As christians most of us have life verses that we try and live by and we want to let it shine in our lives. We speak it over people, have it highlighted and underlined in our bible and put a nice filter to it on our instagram as we do our morning devotion and when times get tough we turn to that verse for help. One of my life verse that I try and live by is Hebrews 12:1-2a “Therefore since we are surrounded by such a huge crowd of witnesses to the life of faith, let us strip off every weight that slows us down, especially the sin that so easily trips us up. And let us run with endurance race that God has set before us. We do this by keeping our eyes on Jesus the champion who initiates and perfects our faith.” The thing is though more often than not it feels as if my life verse is Romans 2:23 “For everyone has sinned: we all fall short of God’s glorious standard.”

Romans 2:23 takes over as I give into pride, anger, impatience or any number of things that God is helping me with. I end up taking a detour on the race or trip and fall. As I try to get back into the race or feel i have the need to catch up, I try running harder and faster.  To me this is reading my bible more, praying more, pumping up myself to “break every chain” and making promises that I will never do it again. All in an effort to make myself feel better and hide the fact that I have sinned. I may be running harder but the problem is that I am running blind and it is hard to “keep my eyes of Jesus” when I am blind.

I have let my sin blind me to the grace of God, I have allowed the devil to discredit myself and who I am in God. I feel as if I have to get to “better” in order to be effective in the ministry of making God’s name famous. But as God says In Hosea 6:6 “I want you to show love, not offer sacrifices,I want you to know me more than I want burnt offerings.” God wants us to show His love that is in us, to keep on going out into this hurting world to bring healing In Jesus name. He wants me to get to know Him, not just offer lip service and make him a bigger part of my checklist each day. My problem is that as times in my life when I sin I find it hard to get to know Him. Because truth is I don’t feel worthy enough to be in his presence to really dive deep into all that God has for me. I believe that I am not good enough to get God’s best and I have to work to get back on his good side. In the spirit of christmas I feel as if I have been put on the “naughty list.”  

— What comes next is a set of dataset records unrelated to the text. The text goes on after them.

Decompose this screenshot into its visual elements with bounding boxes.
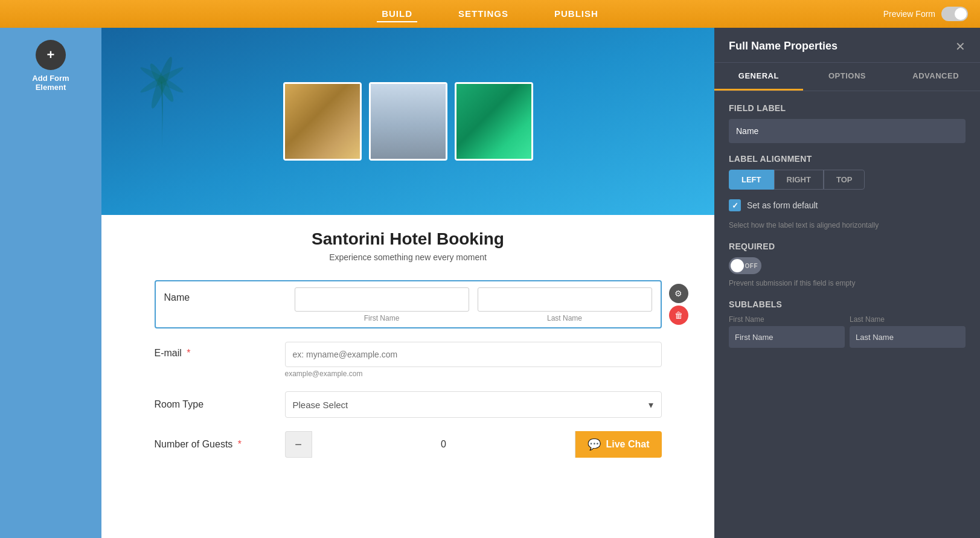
main-area: + Add FormElement — [0, 28, 980, 538]
required-toggle[interactable]: OFF — [729, 257, 761, 274]
first-name-input[interactable] — [295, 287, 469, 312]
panel-header: Full Name Properties ✕ — [714, 28, 980, 63]
last-name-input[interactable] — [478, 287, 652, 312]
form-title: Santorini Hotel Booking — [155, 229, 662, 249]
toggle-off-label: OFF — [745, 263, 758, 269]
form-subtitle: Experience something new every moment — [155, 252, 662, 262]
alignment-buttons: LEFT RIGHT TOP — [729, 170, 966, 190]
field-label-section-title: Field Label — [729, 103, 966, 113]
name-field-row: Name First Name Last Name — [155, 280, 662, 328]
email-field-row: E-mail * example@example.com — [155, 342, 662, 378]
form-content: Santorini Hotel Booking Experience somet… — [106, 215, 710, 495]
required-hint: Prevent submission if this field is empt… — [729, 279, 966, 287]
guests-minus-button[interactable]: − — [285, 431, 312, 458]
preview-form-label: Preview Form — [883, 9, 935, 19]
panel-close-button[interactable]: ✕ — [955, 40, 966, 53]
room-type-select[interactable]: Please Select — [285, 391, 662, 418]
guests-required-marker: * — [238, 439, 242, 449]
field-actions: ⚙ 🗑 — [669, 284, 688, 325]
palm-tree-icon — [120, 28, 204, 149]
hotel-banner — [101, 28, 714, 215]
toggle-knob — [731, 259, 744, 272]
first-name-input-wrap: First Name — [295, 287, 469, 322]
set-as-default-row: Set as form default — [729, 199, 966, 211]
required-section: Required OFF Prevent submission if this … — [729, 242, 966, 287]
set-as-default-label: Set as form default — [747, 200, 818, 210]
alignment-hint: Select how the label text is aligned hor… — [729, 221, 966, 229]
panel-title: Full Name Properties — [729, 40, 837, 53]
last-name-input-wrap: Last Name — [478, 287, 652, 322]
sublabels-grid: First Name Last Name — [729, 315, 966, 348]
first-name-sublabel-header: First Name — [729, 315, 845, 324]
right-panel: Full Name Properties ✕ GENERAL OPTIONS A… — [714, 28, 980, 538]
add-element-icon: + — [36, 40, 66, 70]
email-field-label: E-mail * — [155, 342, 275, 359]
field-settings-button[interactable]: ⚙ — [669, 284, 688, 303]
first-name-sublabel-input[interactable] — [729, 326, 845, 348]
form-preview: Santorini Hotel Booking Experience somet… — [101, 28, 714, 538]
align-top-button[interactable]: TOP — [824, 170, 865, 190]
label-alignment-section: Label Alignment LEFT RIGHT TOP Set as fo… — [729, 154, 966, 229]
sublabels-section: Sublabels First Name Last Name — [729, 299, 966, 348]
top-nav: BUILD SETTINGS PUBLISH Preview Form — [0, 0, 980, 28]
live-chat-button[interactable]: 💬 Live Chat — [575, 431, 661, 458]
add-element-label: Add FormElement — [32, 74, 69, 92]
set-as-default-checkbox[interactable] — [729, 199, 741, 211]
room-type-select-wrapper: Please Select ▾ — [285, 391, 662, 418]
left-sidebar: + Add FormElement — [0, 28, 101, 538]
name-field-label: Name — [164, 287, 285, 303]
panel-tab-general[interactable]: GENERAL — [714, 63, 803, 91]
last-name-sublabel: Last Name — [547, 314, 582, 322]
last-name-sublabel-group: Last Name — [850, 315, 966, 348]
email-hint: example@example.com — [285, 370, 662, 378]
field-label-section: Field Label — [729, 103, 966, 143]
align-left-button[interactable]: LEFT — [729, 170, 774, 190]
guests-value-input[interactable] — [312, 431, 576, 458]
panel-tab-options[interactable]: OPTIONS — [803, 63, 892, 91]
nav-tab-build[interactable]: BUILD — [377, 6, 417, 22]
nav-tab-settings[interactable]: SETTINGS — [453, 6, 513, 22]
last-name-sublabel-header: Last Name — [850, 315, 966, 324]
first-name-sublabel: First Name — [364, 314, 400, 322]
last-name-sublabel-input[interactable] — [850, 326, 966, 348]
preview-toggle[interactable] — [941, 7, 968, 21]
guests-label: Number of Guests * — [155, 439, 275, 450]
guests-input-area: − 💬 Live Chat — [285, 431, 662, 458]
top-nav-right: Preview Form — [883, 7, 968, 21]
room-type-field-row: Room Type Please Select ▾ — [155, 391, 662, 418]
live-chat-icon: 💬 — [588, 438, 601, 451]
email-input[interactable] — [285, 342, 662, 367]
room-type-label: Room Type — [155, 399, 275, 410]
align-right-button[interactable]: RIGHT — [774, 170, 824, 190]
field-delete-button[interactable]: 🗑 — [669, 306, 688, 325]
email-input-area: example@example.com — [285, 342, 662, 378]
label-alignment-title: Label Alignment — [729, 154, 966, 164]
panel-tab-advanced[interactable]: ADVANCED — [891, 63, 980, 91]
first-name-sublabel-group: First Name — [729, 315, 845, 348]
add-form-element-button[interactable]: + Add FormElement — [32, 40, 69, 92]
required-section-title: Required — [729, 242, 966, 251]
banner-image-3 — [455, 82, 533, 161]
sublabels-title: Sublabels — [729, 299, 966, 309]
panel-body: Field Label Label Alignment LEFT RIGHT T… — [714, 91, 980, 360]
nav-tabs: BUILD SETTINGS PUBLISH — [377, 6, 603, 22]
banner-image-2 — [369, 82, 447, 161]
banner-images — [283, 82, 533, 161]
panel-tabs: GENERAL OPTIONS ADVANCED — [714, 63, 980, 91]
nav-tab-publish[interactable]: PUBLISH — [549, 6, 603, 22]
field-label-input[interactable] — [729, 119, 966, 143]
name-inputs: First Name Last Name — [295, 287, 652, 322]
guests-field-row: Number of Guests * − 💬 Live Chat — [155, 431, 662, 458]
banner-image-1 — [283, 82, 362, 161]
email-required-marker: * — [187, 348, 190, 358]
name-field-container[interactable]: Name First Name Last Name — [155, 280, 662, 328]
required-toggle-row: OFF — [729, 257, 966, 274]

Funny thing though, I am a fallen being, I will always have to deal with sin in my life I will never be at the point where I am to good to sin. I hope as I get older and wiser some sin will become less of a problem, but I am sure new ones will arise as life changes. If Romans 3:23 is going to be one of my life verses I better learn to add verse 24 at the end. “Yet God with his undeserved kindness, declares that we are righteous. He did this through Christ Jesus when he freed us from the penalty for our sins.” I don’t have to work my way back into God’s grace, His kindness is undeserved, He has taken away the penalty for my sins. I am not thrown on the “naughty list” missing out on the goodness of God. As I ask for forgiveness I am able to receive all that God has for me, I can press into it, There is no timeouts or having my privileges in God taken away God will not give me a lump of coal when I ask him for help. Yes there will be consequences for my actions, but I am not taken away from the presence, power and grace of God. I am not discredited from being his servant, I can still bring God glory.

I know on this world race and in the next month I will make mistakes, I will get angry, prideful, selfish, bitter, give into temptation and lose the vision that God has for me. When this happens I must ask for forgiveness and run right back into my father’s arms. I do not have to try harder and be better in order for his arms to pick me up and say welcome back. The prodigal son did not have to work to get back into his father’s house, He just had to come back to Him. So for now in my life I will try and live out Hebrews 12,  but as Romans 3:23 comes into play and the devil uses it against me, I will just make sure he reads verse 24 as well.